-- Opening Marker --
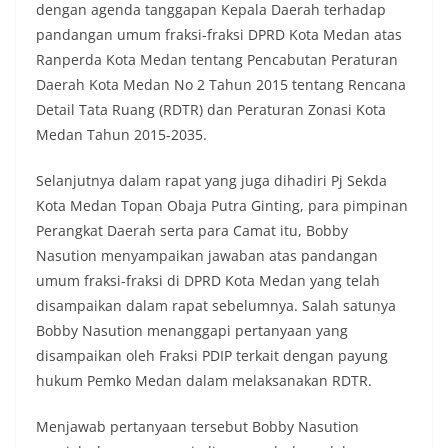
dengan agenda tanggapan Kepala Daerah terhadap
pandangan umum fraksi-fraksi DPRD Kota Medan atas
Ranperda Kota Medan tentang Pencabutan Peraturan
Daerah Kota Medan No 2 Tahun 2015 tentang Rencana
Detail Tata Ruang (RDTR) dan Peraturan Zonasi Kota
Medan Tahun 2015-2035.
Selanjutnya dalam rapat yang juga dihadiri Pj Sekda
Kota Medan Topan Obaja Putra Ginting, para pimpinan
Perangkat Daerah serta para Camat itu, Bobby
Nasution menyampaikan jawaban atas pandangan
umum fraksi-fraksi di DPRD Kota Medan yang telah
disampaikan dalam rapat sebelumnya. Salah satunya
Bobby Nasution menanggapi pertanyaan yang
disampaikan oleh Fraksi PDIP terkait dengan payung
hukum Pemko Medan dalam melaksanakan RDTR.
Menjawab pertanyaan tersebut Bobby Nasution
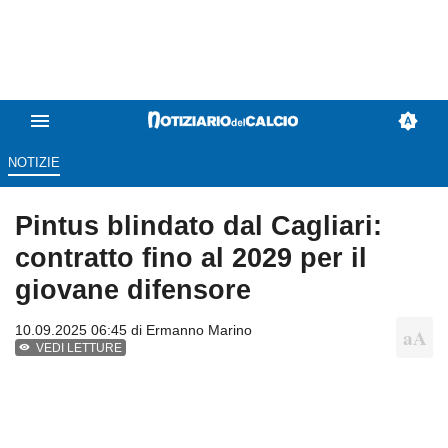
NOTIZIE
Pintus blindato dal Cagliari:
contratto fino al 2029 per il
giovane difensore
10.09.2025 06:45 di
Ermanno Marino
VEDI LETTURE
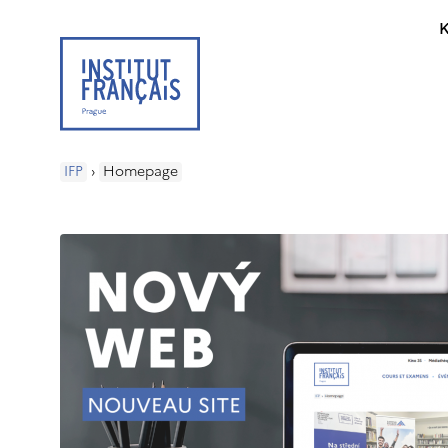
K
IFP
›
Homepage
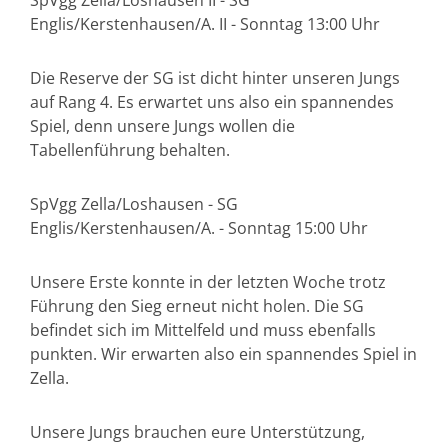
SpVgg Zella/Loshausen II - SG
Englis/Kerstenhausen/A. II - Sonntag 13:00 Uhr
Die Reserve der SG ist dicht hinter unseren Jungs
auf Rang 4. Es erwartet uns also ein spannendes
Spiel, denn unsere Jungs wollen die
Tabellenführung behalten.
SpVgg Zella/Loshausen - SG
Englis/Kerstenhausen/A. - Sonntag 15:00 Uhr
Unsere Erste konnte in der letzten Woche trotz
Führung den Sieg erneut nicht holen. Die SG
befindet sich im Mittelfeld und muss ebenfalls
punkten. Wir erwarten also ein spannendes Spiel in
Zella.
Unsere Jungs brauchen eure Unterstützung,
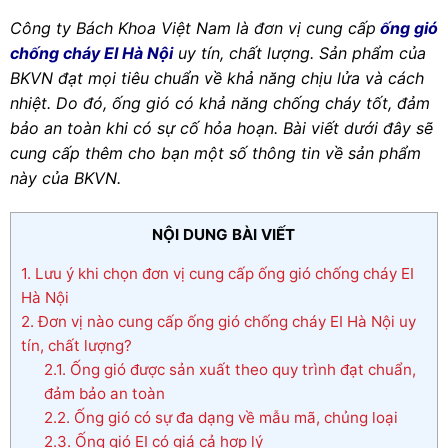
Công ty Bách Khoa Việt Nam là đơn vị cung cấp
ống gió
chống cháy EI Hà Nội
uy tín, chất lượng. Sản phẩm của
BKVN đạt mọi tiêu chuẩn về khả năng chịu lửa và cách
nhiệt. Do đó, ống gió có khả năng chống cháy tốt, đảm
bảo an toàn khi có sự cố hỏa hoạn. Bài viết dưới đây sẽ
cung cấp thêm cho bạn một số thông tin về sản phẩm
này của BKVN.
NỘI DUNG BÀI VIẾT
1.
Lưu ý khi chọn đơn vị cung cấp ống gió chống cháy EI
Hà Nội
2.
Đơn vị nào cung cấp ống gió chống cháy EI Hà Nội uy
tín, chất lượng?
2.1.
Ống gió được sản xuất theo quy trình đạt chuẩn,
đảm bảo an toàn
2.2.
Ống gió có sự đa dạng về mẫu mã, chủng loại
2.3.
Ống gió EI có giá cả hợp lý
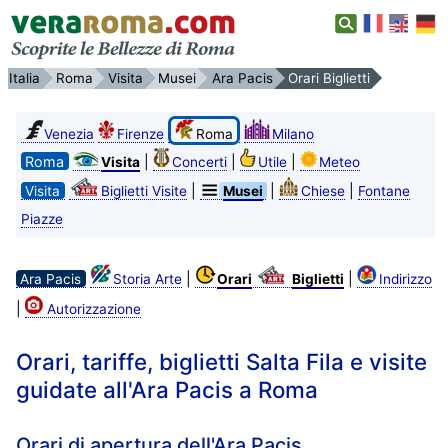
Italia
Roma
Visita
Musei
Ara Pacis
Orari Biglietti
Venezia
Firenze
Roma
Milano
Roma
|
|
|
Visita
Concerti
Utile
Meteo
|
|
|
Visita
Biglietti Visite
Musei
Chiese
Fontane
Piazze
|
|
Ara Pacis
Storia Arte
Orari
Biglietti
Indirizzo
|
Autorizzazione
Orari, tariffe, biglietti Salta Fila e visite
guidate all'Ara Pacis a Roma
Orari di apertura dell'Ara Pacis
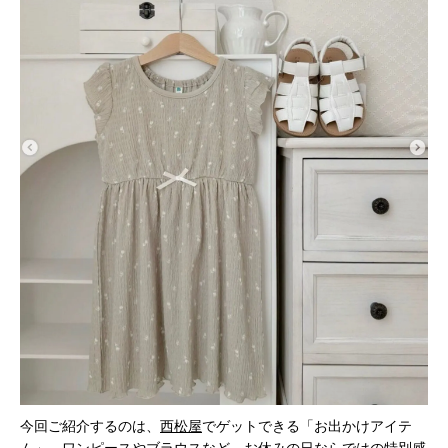
今回ご紹介するのは、
西松屋
でゲットできる「お出かけアイテ
ム」。ワンピースやブラウスなど、お休みの日ならではの特別感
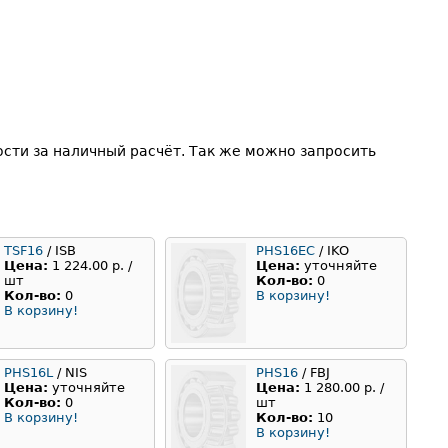
сти за наличный расчёт. Так же можно запросить
TSF16
/ ISB
PHS16EC
/ IKO
Цена:
1 224.00 р. /
Цена:
уточняйте
шт
Кол-во:
0
Кол-во:
0
В корзину!
В корзину!
PHS16L
/ NIS
PHS16
/ FBJ
Цена:
уточняйте
Цена:
1 280.00 р. /
Кол-во:
0
шт
В корзину!
Кол-во:
10
В корзину!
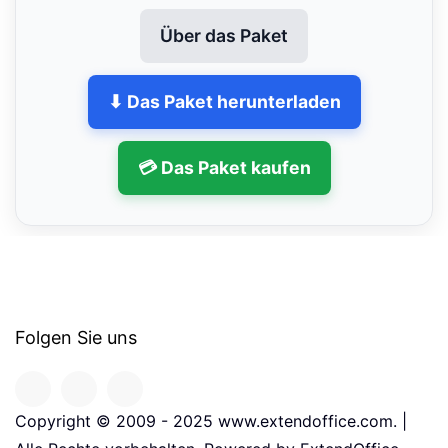
Über das Paket
⬇ Das Paket herunterladen
💳 Das Paket kaufen
Folgen Sie uns
Copyright © 2009 - 2025 www.extendoffice.com. |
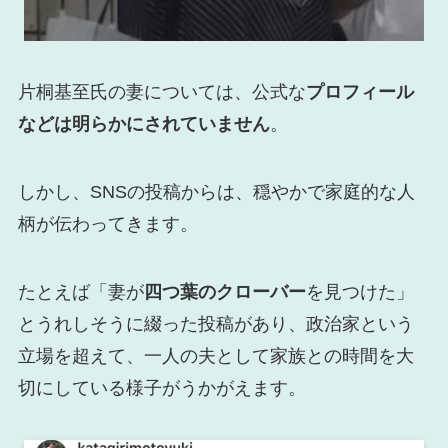
片桐基至氏の妻については、公式な
プロフィール
などは明らかにされていません
。
しかし、SNSの投稿からは、穏やかで家庭的な人
柄が伝わってきます。
たとえば「妻が
四つ葉のクローバー
を見つけた」
とうれしそうに綴った投稿があり、政治家という
立場を超えて、一人の夫として家族との時間を大
切にしている様子がうかがえます。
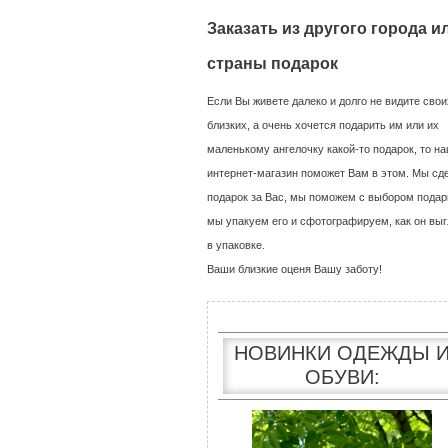
Заказать из другого города и
страны подарок
Если Вы живете далеко и долго не видите свои
близких, а очень хочется подарить им или их
маленькому ангелочку какой-то подарок, то н
интернет-магазин поможет Вам в этом. Мы сд
подарок за Вас, мы поможем с выбором подар
мы упакуем его и сфотографируем, как он выг
в упаковке.
Ваши близкие оценя Вашу заботу!
НОВИНКИ ОДЕЖДЫ 
ОБУВИ:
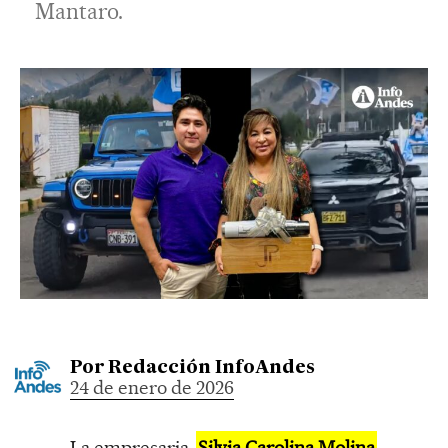
Mantaro.
Por
Redacción InfoAndes
24 de enero de 2026
La empresaria
Silvia Carolina Molina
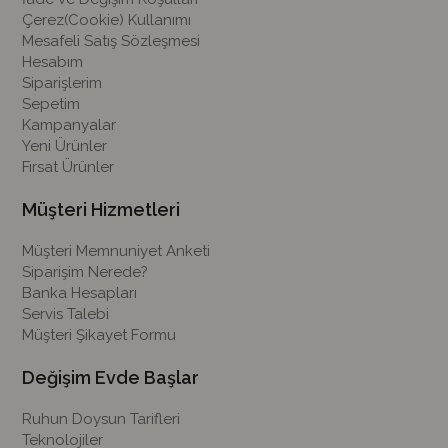
Çerez(Cookie) Kullanımı
Mesafeli Satış Sözleşmesi
Hesabım
Siparişlerim
Sepetim
Kampanyalar
Yeni Ürünler
Fırsat Ürünler
Müşteri Hizmetleri
Müşteri Memnuniyet Anketi
Siparişim Nerede?
Banka Hesapları
Servis Talebi
Müşteri Şikayet Formu
Değişim Evde Başlar
Ruhun Doysun Tarifleri
Teknolojiler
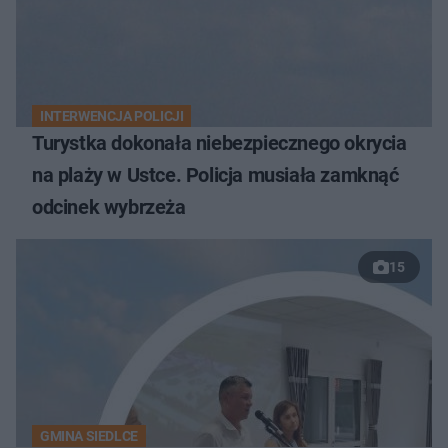
INTERWENCJA POLICJI
Turystka dokonała niebezpiecznego okrycia
na plaży w Ustce. Policja musiała zamknąć
odcinek wybrzeża
15
GMINA SIEDLCE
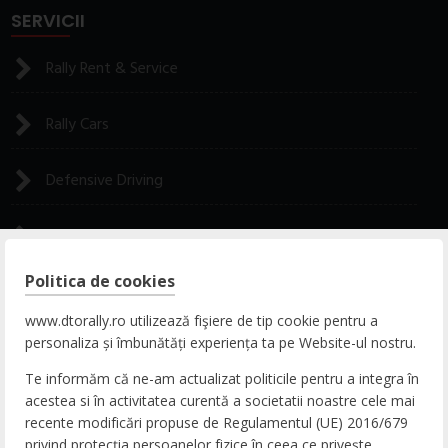
SERVICII
Rally Rent & Service
Rally Cars
Defensive Driving
Rally Experience
Politica de cookies
CONTACT
www.dtorally.ro utilizează fişiere de tip cookie pentru a
personaliza și îmbunătăți experiența ta pe Website-ul nostru.
ADRESA
Te informăm că ne-am actualizat politicile pentru a integra în
DN65b, Nr. 9, Zona Comercială Bradu, 117141
acestea si în activitatea curentă a societatii noastre cele mai
Pitești, Argeș, România
recente modificări propuse de Regulamentul (UE) 2016/679
privind protecția persoanelor fizice în ceea ce privește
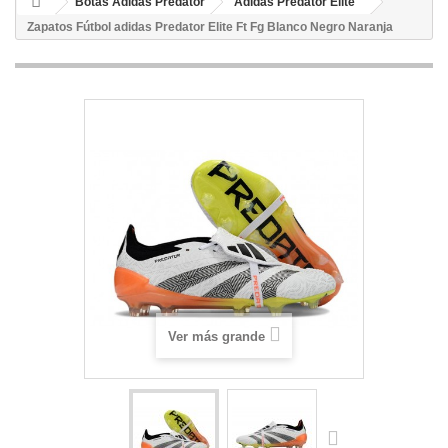
Botas Adidas Predator
Adidas Predator Elite
Zapatos Fútbol adidas Predator Elite Ft Fg Blanco Negro Naranja
Ver más grande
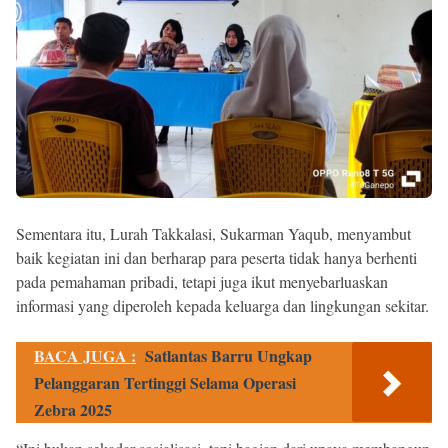
Sementara itu, Lurah Takkalasi, Sukarman Yaqub, menyambut
baik kegiatan ini dan berharap para peserta tidak hanya berhenti
pada pemahaman pribadi, tetapi juga ikut menyebarluaskan
informasi yang diperoleh kepada keluarga dan lingkungan sekitar.
BACA JUGA :
Satlantas Barru Ungkap
Pelanggaran Tertinggi Selama Operasi
Zebra 2025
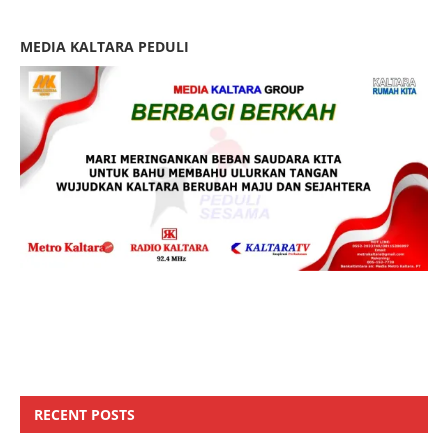
MEDIA KALTARA PEDULI
RECENT POSTS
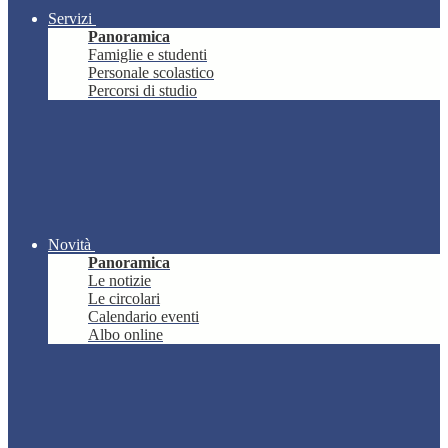
Servizi
Panoramica
Famiglie e studenti
Personale scolastico
Percorsi di studio
Novità
Panoramica
Le notizie
Le circolari
Calendario eventi
Albo online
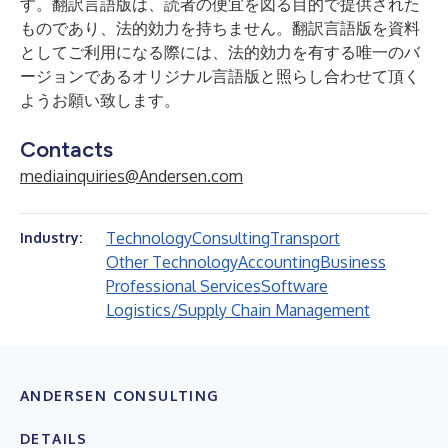
す。翻訳言語版は、読者の便宜を図る目的で提供された
ものであり、法的効力を持ちません。翻訳言語版を資料
としてご利用になる際には、法的効力を有する唯一のバ
ージョンであるオリジナル言語版と照らし合わせて頂く
ようお願い致します。
Contacts
mediainquiries@Andersen.com
Technology
Consulting
Transport
Industry:
Other Technology
Accounting
Business
Professional Services
Software
Logistics/Supply Chain Management
ANDERSEN CONSULTING
DETAILS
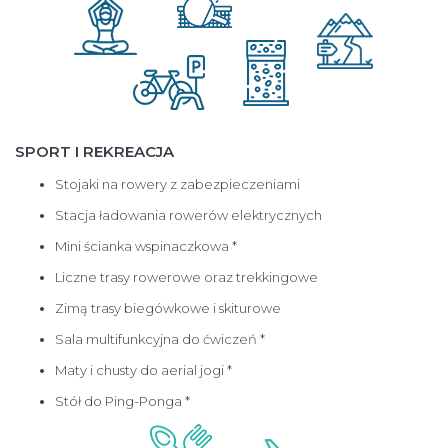
SPORT I REKREACJA
Stojaki na rowery z zabezpieczeniami
Stacja ładowania rowerów elektrycznych
Mini ścianka wspinaczkowa *
Liczne trasy rowerowe oraz trekkingowe
Zimą trasy biegówkowe i skiturowe
Sala multifunkcyjna do ćwiczeń *
Maty i chusty do aerial jogi *
Stół do Ping-Ponga *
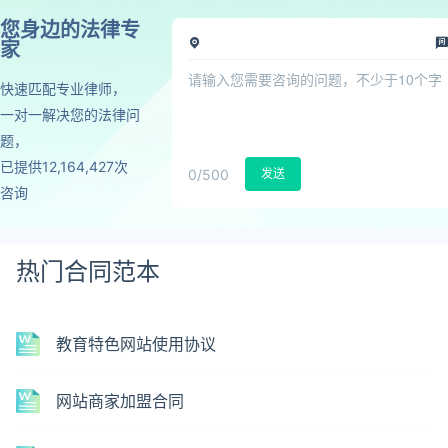
您身边的法律专
家
快速匹配专业律师，
一对一解决您的法律问
题，
已提供12,164,427次
0
/500
发送
咨询
热门合同范本
教育特色网站使用协议
网站商家加盟合同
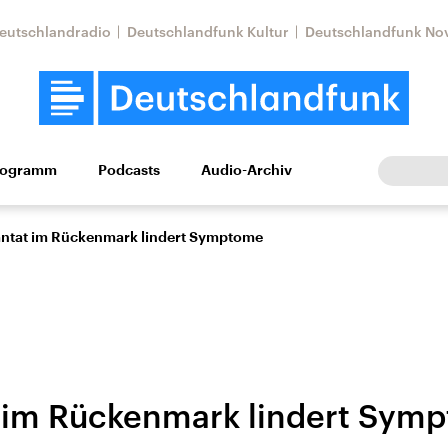
eutschlandradio
Deutschlandfunk Kultur
Deutschlandfunk No
rogramm
Podcasts
Audio-Archiv
Wirtschaft
Wissen
Kultur
Europa
Gesellschaf
ntat im Rückenmark lindert Symptome
 im Rückenmark lindert Sym
Nahostkonflikt
Iran
le Beiträge,
Aktuelle Lage und
Aktuelle Lage und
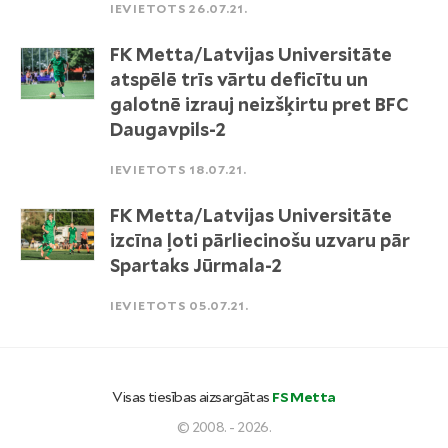
IEVIETOTS 26.07.21.
FK Metta/Latvijas Universitāte
atspēlē trīs vārtu deficītu un
galotnē izrauj neizšķirtu pret BFC
Daugavpils-2
IEVIETOTS 18.07.21.
FK Metta/Latvijas Universitāte
izcīna ļoti pārliecinošu uzvaru pār
Spartaks Jūrmala-2
IEVIETOTS 05.07.21.
Visas tiesības aizsargātas
FS Metta
© 2008. - 2026.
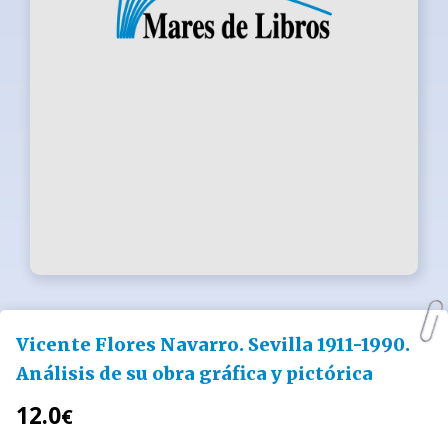
Vicente Flores Navarro. Sevilla 1911-1990.
Análisis de su obra gráfica y pictórica
12.0
€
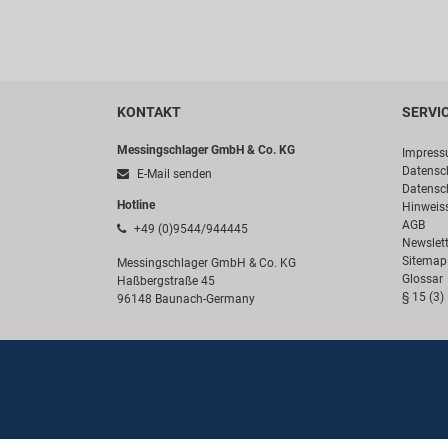
KONTAKT
SERVI
Messingschlager GmbH & Co. KG
Impres
Datensc
E-Mail senden
Datensc
Hotline
Hinweis
AGB
+49 (0)9544/944445
Newslett
Sitemap
Messingschlager GmbH & Co. KG
Glossar
Haßbergstraße 45
§ 15 (3)
96148 Baunach-Germany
-- Closing Marker --
Exercise aim = Lines containing the word "also" are to be located in the entries and copied.

Problem solution =
auf Rang 4. Es erwartet uns also ein spannendes
punkten. Wir erwarten also ein spannendes Spiel in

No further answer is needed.